The Treasury said that to meet restructuring goals and to fulfill bond covenants, the restructuring proposal must win the support of 90 percent of the bondholders, an uphill battle because bondholders and analysts said the union had received more favorable terms even though its legal claim in bankruptcy court would be equal to the bondholders’. Investors who bought GM bonds in 2003 are particularly upset at being portrayed as obstacles because those bonds were used to provide funds for GM workers’ pension plan.

“We are deeply concerned with today’s decision by GM and the auto task force to offer only a small, inequitable percentage of stock to its bondholders in exchange for their bonds,” advisers to an ad hoc group of bondholders said in a statement last night. “We believe the offer to be a blatant disregard of fairness for the bondholders who have funded this company and amounts to using taxpayer money to show political favoritism of one creditor over another.”

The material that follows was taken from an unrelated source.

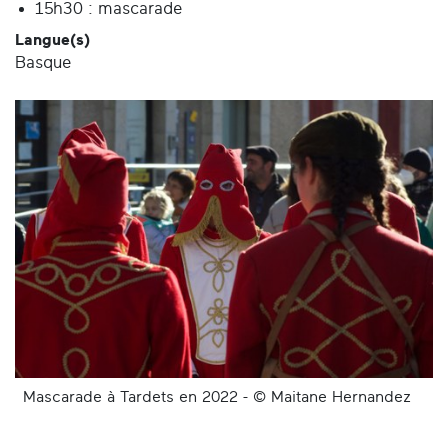
15h30 : mascarade
Langue(s)
Basque
Mascarade à Tardets en 2022 - © Maitane Hernandez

Some advisers said that GM bondholders, if they are patient, might get more money from a bankruptcy proceeding than they are being offered under the new restructuring plan.

And it gets better…guess how much of the company the government wants for it’s $18 mil that will balloon to $27 mil under this plan. 50 percent. This isn’t just fuzzy math, it’s eff investors in the ass math. Of course the bondholders are pissed, and who can blame them? I hope they hold out for bankruptcy now, just on principle.  That and they would actually get a fair deal.